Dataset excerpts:

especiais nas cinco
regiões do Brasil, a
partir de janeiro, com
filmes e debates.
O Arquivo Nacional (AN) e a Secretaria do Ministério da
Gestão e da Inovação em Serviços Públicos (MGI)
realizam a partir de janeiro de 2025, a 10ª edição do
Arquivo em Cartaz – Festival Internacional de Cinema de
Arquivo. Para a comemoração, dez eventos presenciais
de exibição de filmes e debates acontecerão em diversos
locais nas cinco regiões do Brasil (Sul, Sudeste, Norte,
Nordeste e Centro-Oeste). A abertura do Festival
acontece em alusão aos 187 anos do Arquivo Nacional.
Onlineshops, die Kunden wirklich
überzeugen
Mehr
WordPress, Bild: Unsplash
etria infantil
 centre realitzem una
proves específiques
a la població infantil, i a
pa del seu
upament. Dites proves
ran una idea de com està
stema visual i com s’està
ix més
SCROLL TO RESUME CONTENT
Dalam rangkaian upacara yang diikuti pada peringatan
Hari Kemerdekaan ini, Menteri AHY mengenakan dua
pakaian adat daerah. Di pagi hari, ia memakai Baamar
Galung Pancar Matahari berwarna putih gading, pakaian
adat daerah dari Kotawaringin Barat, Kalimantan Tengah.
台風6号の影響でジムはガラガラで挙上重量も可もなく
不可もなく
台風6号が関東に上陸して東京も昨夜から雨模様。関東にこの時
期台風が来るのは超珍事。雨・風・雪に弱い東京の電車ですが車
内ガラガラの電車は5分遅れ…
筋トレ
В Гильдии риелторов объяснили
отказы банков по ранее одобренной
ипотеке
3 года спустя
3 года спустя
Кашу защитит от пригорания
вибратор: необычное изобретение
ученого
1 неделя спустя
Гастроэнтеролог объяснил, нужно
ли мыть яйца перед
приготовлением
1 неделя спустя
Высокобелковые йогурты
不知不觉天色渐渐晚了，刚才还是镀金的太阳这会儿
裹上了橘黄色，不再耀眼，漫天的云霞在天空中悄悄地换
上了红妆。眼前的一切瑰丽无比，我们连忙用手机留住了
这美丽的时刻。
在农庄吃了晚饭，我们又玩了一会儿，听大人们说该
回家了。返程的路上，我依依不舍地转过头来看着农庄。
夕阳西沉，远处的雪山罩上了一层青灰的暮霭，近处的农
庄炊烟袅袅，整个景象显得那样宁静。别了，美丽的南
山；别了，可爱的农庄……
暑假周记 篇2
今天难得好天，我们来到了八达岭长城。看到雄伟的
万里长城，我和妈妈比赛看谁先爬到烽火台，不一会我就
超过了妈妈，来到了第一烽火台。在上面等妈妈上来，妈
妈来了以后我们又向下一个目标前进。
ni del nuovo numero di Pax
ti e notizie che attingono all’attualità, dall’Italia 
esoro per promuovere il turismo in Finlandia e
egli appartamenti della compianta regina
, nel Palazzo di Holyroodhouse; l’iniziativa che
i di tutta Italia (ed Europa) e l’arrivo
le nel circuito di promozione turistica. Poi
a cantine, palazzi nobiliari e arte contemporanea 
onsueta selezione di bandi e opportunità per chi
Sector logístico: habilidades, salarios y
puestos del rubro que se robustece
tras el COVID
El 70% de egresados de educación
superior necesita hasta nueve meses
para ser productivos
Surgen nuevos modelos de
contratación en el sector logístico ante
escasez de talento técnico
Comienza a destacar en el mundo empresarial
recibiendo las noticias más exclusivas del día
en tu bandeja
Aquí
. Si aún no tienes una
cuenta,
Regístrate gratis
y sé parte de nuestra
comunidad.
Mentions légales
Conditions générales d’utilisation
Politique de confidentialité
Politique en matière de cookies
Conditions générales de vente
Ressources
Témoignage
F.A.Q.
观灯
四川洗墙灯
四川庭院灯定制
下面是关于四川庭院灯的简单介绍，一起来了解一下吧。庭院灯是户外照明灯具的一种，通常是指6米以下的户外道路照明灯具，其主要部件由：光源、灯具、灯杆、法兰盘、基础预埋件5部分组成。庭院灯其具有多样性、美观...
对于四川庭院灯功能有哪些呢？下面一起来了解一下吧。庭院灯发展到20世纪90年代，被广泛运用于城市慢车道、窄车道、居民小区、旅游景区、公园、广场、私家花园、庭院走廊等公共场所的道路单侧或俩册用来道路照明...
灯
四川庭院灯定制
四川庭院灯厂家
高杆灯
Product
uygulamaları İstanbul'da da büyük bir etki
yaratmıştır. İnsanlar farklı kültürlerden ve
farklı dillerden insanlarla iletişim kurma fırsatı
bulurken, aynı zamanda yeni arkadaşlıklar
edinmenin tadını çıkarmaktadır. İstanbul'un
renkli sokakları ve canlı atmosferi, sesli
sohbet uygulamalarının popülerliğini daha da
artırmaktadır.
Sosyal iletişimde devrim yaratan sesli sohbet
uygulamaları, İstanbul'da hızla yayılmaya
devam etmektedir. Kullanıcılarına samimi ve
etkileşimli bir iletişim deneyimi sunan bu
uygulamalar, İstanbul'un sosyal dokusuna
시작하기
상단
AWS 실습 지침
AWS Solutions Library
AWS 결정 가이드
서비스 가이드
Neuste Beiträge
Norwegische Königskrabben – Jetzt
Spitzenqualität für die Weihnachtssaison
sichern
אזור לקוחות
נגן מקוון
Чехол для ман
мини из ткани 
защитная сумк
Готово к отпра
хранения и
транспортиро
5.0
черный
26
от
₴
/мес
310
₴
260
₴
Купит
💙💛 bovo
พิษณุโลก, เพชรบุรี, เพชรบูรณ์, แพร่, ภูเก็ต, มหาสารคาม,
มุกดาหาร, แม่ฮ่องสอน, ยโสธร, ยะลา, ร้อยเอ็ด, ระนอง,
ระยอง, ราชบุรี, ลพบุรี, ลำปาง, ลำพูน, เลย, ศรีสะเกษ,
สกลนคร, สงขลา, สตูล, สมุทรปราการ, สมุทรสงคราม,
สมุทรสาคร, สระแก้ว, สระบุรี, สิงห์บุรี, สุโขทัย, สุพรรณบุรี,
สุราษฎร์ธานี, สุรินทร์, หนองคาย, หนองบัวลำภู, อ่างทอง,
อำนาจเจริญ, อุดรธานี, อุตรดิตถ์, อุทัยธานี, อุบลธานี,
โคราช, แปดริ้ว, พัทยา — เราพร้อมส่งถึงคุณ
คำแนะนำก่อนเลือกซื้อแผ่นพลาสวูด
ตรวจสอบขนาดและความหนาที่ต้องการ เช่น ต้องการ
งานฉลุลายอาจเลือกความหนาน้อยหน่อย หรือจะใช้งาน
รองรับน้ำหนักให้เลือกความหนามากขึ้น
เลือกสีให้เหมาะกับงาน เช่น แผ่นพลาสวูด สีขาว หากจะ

INSTRUCTIONS TO FOLLOW:
Search the entries for the word "adat" and copy every line that has it.

YOUR SOLUTION:
pakaian adat daerah. Di pagi hari, ia memakai Baamar
adat daerah dari Kotawaringin Barat, Kalimantan Tengah.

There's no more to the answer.